Eliza Batman, the Irish convict reinvented as 'Melbourne's founding mother', was both colonised and coloniser on two violent frontiers

Reminiscence of John Batman’s house above the Yarra Falls. A group of Aboriginal people camp at the lower right side near the river. Artist: WFE Liardet, 1875. Watercolour, pen, pencil and ink. Courtesy State Library of Victoria.

On June 8 1835, 188 years ago today, pastoralist John Batman crossed the Bass Strait and arrived on the shores of Naarm (now Melbourne city), on Kulin lands. His Irish-born convict wife, Eliza Batman, and their seven daughters arrived at Port Phillip the following year.

They had come from Van Diemen’s Land (Lutruwita/Tasmania), bringing 30 servants with them, including convicts, two Aboriginal boys, and Aboriginal men from New South Wales, known as the “Sydney Natives”.

Seeking land, the Batmans moved their large pastoral enterprise with this group of convicts and Aboriginal people to what is now known as Batman’s Hill overlooking the Yarra River. The two young Palawa boys who travelled with them from Tasmania were Rolepana, whom the Batmans had named “Ben Lomond”, and Lunnerminner, or “Jack Allen”.

In the midst of Tasmania’s Black War and once in Port Phillip, the Batmans would be entangled with Aboriginal people across two violent frontiers.


Read more: Noted works: The Black War


At Melbourne’s centenary of his landing in 1935, John Batman was celebrated as an intrepid settler and the city’s founding father. Eliza Batman, however, has remained largely a footnote to this contested history. Was she a founding colonial mother? How should we remember her? What happened to her children and the Palawa boys who became part of the larger Batman pastoral “family” enterprise, forced to travel across the Bass Strait to Port Phillip?

Portrait of John Batman, charcoal and pencil on white paper ; 38.0 x 28.6 cm. State Library of Victoria

During the 19th and early 20th centuries, monuments, roads and parks were dedicated to John Batman. At one time, it was even proposed that Melbourne be named Batmania in his honour. By the late 20th century, Batman had become problematic: his dark deeds in Tasmania as leader of the Ben Lomond massacre had entered public consciousness and debate.

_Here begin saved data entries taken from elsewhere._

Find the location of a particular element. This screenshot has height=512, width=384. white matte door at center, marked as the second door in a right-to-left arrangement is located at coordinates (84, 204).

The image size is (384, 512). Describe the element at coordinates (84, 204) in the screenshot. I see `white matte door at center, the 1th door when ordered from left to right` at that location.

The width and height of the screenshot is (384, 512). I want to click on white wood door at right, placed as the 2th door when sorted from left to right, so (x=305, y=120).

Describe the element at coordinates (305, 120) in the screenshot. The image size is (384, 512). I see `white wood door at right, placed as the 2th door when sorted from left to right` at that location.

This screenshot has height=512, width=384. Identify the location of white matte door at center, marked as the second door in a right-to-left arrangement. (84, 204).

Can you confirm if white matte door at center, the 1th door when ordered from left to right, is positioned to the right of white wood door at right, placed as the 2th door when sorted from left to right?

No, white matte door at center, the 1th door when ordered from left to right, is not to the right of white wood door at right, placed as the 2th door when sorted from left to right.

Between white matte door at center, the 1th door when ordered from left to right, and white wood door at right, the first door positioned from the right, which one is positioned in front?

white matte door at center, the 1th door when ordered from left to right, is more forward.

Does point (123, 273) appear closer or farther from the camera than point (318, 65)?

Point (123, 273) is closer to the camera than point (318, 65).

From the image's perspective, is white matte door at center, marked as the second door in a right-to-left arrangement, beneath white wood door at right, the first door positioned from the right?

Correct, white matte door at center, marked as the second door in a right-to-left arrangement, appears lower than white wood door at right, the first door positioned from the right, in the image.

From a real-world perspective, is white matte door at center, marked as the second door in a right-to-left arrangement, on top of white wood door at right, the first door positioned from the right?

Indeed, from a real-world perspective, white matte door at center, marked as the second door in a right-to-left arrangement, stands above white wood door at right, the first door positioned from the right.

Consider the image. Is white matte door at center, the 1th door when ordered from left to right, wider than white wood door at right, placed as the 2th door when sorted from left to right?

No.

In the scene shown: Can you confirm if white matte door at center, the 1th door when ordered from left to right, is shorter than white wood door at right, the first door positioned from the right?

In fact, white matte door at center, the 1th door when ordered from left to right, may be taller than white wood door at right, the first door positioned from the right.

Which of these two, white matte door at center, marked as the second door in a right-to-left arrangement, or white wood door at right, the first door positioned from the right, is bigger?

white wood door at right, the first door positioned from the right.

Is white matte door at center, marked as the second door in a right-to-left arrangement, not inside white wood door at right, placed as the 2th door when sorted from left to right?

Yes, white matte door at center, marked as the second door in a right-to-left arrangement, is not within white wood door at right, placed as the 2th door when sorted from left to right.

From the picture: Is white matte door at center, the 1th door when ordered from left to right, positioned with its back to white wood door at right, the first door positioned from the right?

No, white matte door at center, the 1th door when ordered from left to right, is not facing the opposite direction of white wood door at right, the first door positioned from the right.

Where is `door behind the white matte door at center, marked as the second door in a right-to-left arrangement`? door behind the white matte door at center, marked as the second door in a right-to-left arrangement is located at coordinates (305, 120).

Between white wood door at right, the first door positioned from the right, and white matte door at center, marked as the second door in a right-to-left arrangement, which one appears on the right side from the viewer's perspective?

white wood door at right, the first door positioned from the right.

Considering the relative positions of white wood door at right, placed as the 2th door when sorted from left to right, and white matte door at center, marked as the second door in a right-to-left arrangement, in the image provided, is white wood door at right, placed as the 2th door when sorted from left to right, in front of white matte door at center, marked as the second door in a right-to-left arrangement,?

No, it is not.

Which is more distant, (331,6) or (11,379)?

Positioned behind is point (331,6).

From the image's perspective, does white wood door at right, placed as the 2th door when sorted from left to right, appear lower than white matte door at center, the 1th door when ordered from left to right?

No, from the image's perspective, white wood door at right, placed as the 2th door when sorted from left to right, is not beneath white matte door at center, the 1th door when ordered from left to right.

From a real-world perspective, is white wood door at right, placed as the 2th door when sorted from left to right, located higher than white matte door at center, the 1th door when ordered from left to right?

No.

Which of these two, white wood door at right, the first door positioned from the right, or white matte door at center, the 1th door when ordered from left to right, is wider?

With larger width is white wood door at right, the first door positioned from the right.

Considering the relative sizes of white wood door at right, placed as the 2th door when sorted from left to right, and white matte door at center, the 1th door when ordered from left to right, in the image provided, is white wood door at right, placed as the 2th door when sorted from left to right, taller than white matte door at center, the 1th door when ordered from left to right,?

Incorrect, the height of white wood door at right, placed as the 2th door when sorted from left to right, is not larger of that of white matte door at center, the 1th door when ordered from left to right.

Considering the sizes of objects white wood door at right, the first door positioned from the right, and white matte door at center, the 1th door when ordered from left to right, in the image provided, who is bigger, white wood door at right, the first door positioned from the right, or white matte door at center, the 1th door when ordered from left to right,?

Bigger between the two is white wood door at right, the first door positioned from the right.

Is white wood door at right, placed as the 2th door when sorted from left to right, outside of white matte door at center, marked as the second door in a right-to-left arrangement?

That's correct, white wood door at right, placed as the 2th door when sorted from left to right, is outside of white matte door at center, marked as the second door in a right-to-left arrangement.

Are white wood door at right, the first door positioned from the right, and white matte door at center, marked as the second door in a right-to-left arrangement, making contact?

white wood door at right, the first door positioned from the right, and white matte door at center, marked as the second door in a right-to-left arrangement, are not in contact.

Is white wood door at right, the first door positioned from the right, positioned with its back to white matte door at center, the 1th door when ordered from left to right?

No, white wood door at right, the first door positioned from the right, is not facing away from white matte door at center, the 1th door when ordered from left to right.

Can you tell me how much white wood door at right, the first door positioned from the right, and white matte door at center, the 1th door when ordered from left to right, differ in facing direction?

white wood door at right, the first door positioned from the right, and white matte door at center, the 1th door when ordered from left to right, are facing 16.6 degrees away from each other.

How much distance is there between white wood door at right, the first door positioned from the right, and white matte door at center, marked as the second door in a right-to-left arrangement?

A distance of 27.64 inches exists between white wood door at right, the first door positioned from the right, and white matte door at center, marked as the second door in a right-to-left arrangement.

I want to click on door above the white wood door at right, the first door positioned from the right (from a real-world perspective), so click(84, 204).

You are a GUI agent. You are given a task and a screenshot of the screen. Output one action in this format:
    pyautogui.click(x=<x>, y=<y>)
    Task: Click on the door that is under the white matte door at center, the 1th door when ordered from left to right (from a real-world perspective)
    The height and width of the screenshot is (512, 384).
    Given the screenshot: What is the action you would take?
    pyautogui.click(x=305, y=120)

Since then, there has been much controversy around Batman as Melbourne’s founding father and his place in public memory. The Batman sculpture once on Collins Street no longer stands in the Melbourne CBD. The Australian Electoral Commission renamed the inner-city federal seat of Batman in honour of the Aboriginal rights campaigner Yorta Yorta leader William Cooper.

Eliza Batman is missing in these public debates around colonisation and the politics of memorialisation. Too often frontier violence is understood as male, martial, and situated on remote borderlands. Yet, colonial violence is not only racialised, but gendered and intimate. It is close to home, and all too often occurs between those known to each other.

Popular histories have excluded Eliza and her family almost completely from these stories of colonial Tasmania and Victoria. She has often been dismissed as a low-class, illiterate doxy and drunken convict who died an ignominious death while living under a pseudonym in a rooming house in Geelong in 1852. Yet Irish-born Eliza (then Elizabeth Callaghan) from County Clare was literate and astute.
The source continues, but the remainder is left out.